De nombreux dirigeants de grand groupes à travers le monde communiquent très fortement et positivement sur la raison d’être de nos organisations économiques. C’est une excellente chose, un discours et une mission qui font sens et sont alignés avec la réalité interne de l'entreprise créeront des miracles d'engagement et de performance, et feront la différence dans le contexte économique de reprise actuel.

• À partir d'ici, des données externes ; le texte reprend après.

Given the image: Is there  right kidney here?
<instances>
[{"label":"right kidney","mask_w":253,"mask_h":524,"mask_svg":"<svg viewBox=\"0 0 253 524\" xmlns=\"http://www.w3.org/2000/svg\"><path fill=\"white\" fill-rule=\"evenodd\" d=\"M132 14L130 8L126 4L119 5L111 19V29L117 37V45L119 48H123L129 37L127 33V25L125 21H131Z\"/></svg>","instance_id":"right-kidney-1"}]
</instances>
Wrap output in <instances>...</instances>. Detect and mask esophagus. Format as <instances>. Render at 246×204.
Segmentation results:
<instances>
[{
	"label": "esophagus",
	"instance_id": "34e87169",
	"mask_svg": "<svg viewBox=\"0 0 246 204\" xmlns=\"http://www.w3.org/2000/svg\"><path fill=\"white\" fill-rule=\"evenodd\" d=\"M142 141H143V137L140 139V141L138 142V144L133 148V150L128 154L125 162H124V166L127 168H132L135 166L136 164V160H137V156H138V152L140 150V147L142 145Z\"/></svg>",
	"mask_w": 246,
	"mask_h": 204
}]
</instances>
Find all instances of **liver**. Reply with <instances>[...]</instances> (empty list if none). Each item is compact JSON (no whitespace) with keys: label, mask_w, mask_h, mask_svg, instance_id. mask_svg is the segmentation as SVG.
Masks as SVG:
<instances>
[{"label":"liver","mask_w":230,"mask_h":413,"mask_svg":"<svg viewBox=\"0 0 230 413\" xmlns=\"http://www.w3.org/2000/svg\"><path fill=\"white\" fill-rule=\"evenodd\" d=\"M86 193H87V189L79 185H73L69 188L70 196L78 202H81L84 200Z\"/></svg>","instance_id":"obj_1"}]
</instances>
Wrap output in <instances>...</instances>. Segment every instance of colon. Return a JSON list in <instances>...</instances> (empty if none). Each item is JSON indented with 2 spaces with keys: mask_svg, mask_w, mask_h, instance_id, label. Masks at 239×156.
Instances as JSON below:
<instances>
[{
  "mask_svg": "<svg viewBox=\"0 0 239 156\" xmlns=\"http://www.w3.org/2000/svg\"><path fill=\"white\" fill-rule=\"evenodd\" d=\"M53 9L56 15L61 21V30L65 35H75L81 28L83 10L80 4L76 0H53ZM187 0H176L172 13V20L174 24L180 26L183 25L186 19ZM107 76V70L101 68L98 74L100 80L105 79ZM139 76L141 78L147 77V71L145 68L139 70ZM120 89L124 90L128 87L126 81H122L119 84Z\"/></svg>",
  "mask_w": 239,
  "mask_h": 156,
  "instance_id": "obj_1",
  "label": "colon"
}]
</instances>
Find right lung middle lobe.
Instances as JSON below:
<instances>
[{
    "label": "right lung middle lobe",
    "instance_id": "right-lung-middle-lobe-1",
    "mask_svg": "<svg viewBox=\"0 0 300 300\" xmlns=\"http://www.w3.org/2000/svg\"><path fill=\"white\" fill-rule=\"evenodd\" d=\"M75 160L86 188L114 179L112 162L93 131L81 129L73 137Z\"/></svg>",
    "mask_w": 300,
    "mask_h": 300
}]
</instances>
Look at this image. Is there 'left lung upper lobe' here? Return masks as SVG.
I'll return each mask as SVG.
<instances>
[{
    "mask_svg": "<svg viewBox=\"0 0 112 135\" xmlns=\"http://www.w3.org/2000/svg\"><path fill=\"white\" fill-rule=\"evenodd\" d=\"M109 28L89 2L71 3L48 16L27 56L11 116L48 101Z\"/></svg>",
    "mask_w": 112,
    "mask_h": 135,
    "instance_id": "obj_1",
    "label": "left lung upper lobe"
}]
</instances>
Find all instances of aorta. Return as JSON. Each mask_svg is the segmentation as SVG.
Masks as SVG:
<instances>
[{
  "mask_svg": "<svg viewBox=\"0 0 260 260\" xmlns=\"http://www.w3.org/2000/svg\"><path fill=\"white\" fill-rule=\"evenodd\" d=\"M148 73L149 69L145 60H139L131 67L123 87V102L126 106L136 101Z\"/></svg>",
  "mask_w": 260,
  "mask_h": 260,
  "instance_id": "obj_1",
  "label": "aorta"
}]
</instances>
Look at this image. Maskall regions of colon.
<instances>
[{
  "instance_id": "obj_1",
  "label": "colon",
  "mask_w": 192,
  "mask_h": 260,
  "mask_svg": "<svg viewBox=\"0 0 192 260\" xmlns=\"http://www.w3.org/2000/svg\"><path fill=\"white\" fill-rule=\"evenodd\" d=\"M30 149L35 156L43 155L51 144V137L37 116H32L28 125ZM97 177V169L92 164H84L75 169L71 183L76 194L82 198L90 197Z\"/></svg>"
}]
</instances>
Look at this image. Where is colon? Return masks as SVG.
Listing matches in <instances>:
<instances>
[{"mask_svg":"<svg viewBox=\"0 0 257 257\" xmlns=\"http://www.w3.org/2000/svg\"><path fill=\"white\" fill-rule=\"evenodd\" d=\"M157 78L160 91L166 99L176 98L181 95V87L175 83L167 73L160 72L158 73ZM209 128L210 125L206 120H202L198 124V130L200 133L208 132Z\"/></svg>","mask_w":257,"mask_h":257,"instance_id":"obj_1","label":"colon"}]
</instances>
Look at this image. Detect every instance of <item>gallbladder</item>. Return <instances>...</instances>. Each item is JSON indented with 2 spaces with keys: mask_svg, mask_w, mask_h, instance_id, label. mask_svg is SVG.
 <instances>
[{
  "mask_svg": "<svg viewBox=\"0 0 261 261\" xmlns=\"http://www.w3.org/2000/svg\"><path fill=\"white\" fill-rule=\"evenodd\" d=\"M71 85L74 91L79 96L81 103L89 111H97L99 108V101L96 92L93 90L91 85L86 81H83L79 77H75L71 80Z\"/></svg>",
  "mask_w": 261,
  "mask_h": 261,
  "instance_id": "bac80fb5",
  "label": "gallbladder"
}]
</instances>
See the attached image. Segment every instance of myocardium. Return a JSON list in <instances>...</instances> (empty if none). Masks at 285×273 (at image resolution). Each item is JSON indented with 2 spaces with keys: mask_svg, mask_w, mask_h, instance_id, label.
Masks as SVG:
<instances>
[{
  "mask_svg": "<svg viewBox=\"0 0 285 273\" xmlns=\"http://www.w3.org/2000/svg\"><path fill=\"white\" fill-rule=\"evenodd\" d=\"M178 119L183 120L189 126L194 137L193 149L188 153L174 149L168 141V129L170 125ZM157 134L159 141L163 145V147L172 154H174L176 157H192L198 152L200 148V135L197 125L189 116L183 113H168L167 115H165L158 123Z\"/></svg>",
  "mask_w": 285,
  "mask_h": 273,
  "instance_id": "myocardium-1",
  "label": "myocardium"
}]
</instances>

Mais depuis un mois, cette communication sur la vision et la finalité des entreprises dans l’après-COVID a été progressivement remplacée par une communication plus opérationnelle, celle de l’organisation du travail de retour en entreprise. De plus en plus de dirigeants et consultants se ruent sur le travail à distance et à domicile comme nouvel Eldorado. Renversant la perception du télétravail qui passe de la concession faite à certains, limitée en nombre et en durée, et pas toujours bien vue par le management, à la source parfaite de productivité et d'équilibre pour tous après deux mois de confinement. Aux Etats Unis d'abord, Microsoft, Twitter, Facebook, Coinbase,... ont lancé un effet de mode marketing, des programmes "travaillant à domicile pour toujours" ou "vous n'avez plus besoin de revenir au bureau". Il y a une semaine les entreprises françaises ont emboîté le pas à cette démarche avec la même rapidité, considérant une nouvelle solution unique sensée être meilleure pour tous.

Mais où sont les analyses d'impact humain, les REX ou retours d'expérience, nos constructions logiques et rationnelles basées sur des faits ?  Le retour d’expérience d’IBM et de son expérimentation avant crise ? Et surtout l’attention aux individus ?

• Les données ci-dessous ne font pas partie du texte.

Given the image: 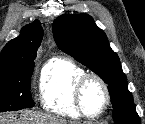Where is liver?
<instances>
[{"label":"liver","mask_w":145,"mask_h":124,"mask_svg":"<svg viewBox=\"0 0 145 124\" xmlns=\"http://www.w3.org/2000/svg\"><path fill=\"white\" fill-rule=\"evenodd\" d=\"M0 124H72L65 119L32 111H24L20 115H0Z\"/></svg>","instance_id":"obj_1"}]
</instances>
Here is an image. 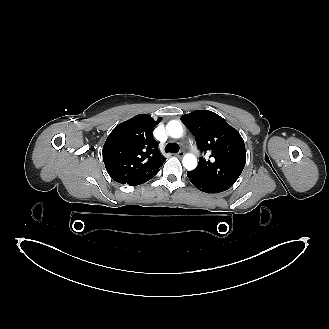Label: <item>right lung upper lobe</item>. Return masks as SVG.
I'll return each mask as SVG.
<instances>
[{"mask_svg":"<svg viewBox=\"0 0 329 329\" xmlns=\"http://www.w3.org/2000/svg\"><path fill=\"white\" fill-rule=\"evenodd\" d=\"M160 121L139 114L114 128L103 146V161L112 179L138 185L159 170L165 158L152 132Z\"/></svg>","mask_w":329,"mask_h":329,"instance_id":"obj_1","label":"right lung upper lobe"}]
</instances>
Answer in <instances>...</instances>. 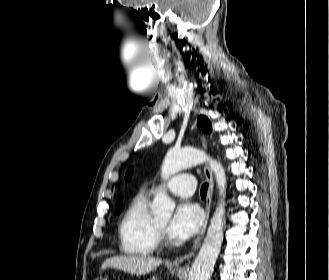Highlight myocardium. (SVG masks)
Returning a JSON list of instances; mask_svg holds the SVG:
<instances>
[{"instance_id": "f54148a6", "label": "myocardium", "mask_w": 329, "mask_h": 280, "mask_svg": "<svg viewBox=\"0 0 329 280\" xmlns=\"http://www.w3.org/2000/svg\"><path fill=\"white\" fill-rule=\"evenodd\" d=\"M158 235L163 236L165 233V227L157 221Z\"/></svg>"}]
</instances>
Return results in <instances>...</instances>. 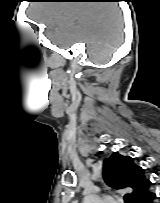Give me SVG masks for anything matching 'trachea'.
Returning <instances> with one entry per match:
<instances>
[{
    "mask_svg": "<svg viewBox=\"0 0 160 203\" xmlns=\"http://www.w3.org/2000/svg\"><path fill=\"white\" fill-rule=\"evenodd\" d=\"M124 201L125 203H132L130 195L128 194L124 195Z\"/></svg>",
    "mask_w": 160,
    "mask_h": 203,
    "instance_id": "trachea-1",
    "label": "trachea"
}]
</instances>
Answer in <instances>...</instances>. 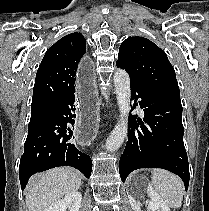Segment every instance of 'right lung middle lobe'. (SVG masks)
I'll use <instances>...</instances> for the list:
<instances>
[{
    "label": "right lung middle lobe",
    "mask_w": 209,
    "mask_h": 211,
    "mask_svg": "<svg viewBox=\"0 0 209 211\" xmlns=\"http://www.w3.org/2000/svg\"><path fill=\"white\" fill-rule=\"evenodd\" d=\"M44 112L45 111L31 112V118H30L28 129L31 128L33 125H35L39 119H41Z\"/></svg>",
    "instance_id": "1"
}]
</instances>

En Chine et en APAC, aucun dirigeant n'a fait de déclarations similaires, et même si l'on y voit plus de flexibilité qu'avant en ce qui concerne le télétravail, il n'y a aucun schéma imposé. Le besoin d'être ensemble dans un bureau demeure dominant pour les collaborateurs, et ils s’y retrouvent pour un temps qualitatif de vie ensemble et non plus pour une réunion sur tableur Excel partagé.

 

Deux mois d’entreprise à distance nous ont rappelé la différence et la complexité de chaque individu

L'humain a besoin de contacts pour se sentir en communauté, à des fréquences différentes en fonction des individus, mais de contacts indéniablement. Le travail est un facteur de socialisation, d’échange et de reconnaissance en tant qu’individu. Une situation exceptionnelle consentie sur 2 mois ne peut servir de référence à l'établissement de règles de vie sur le long terme.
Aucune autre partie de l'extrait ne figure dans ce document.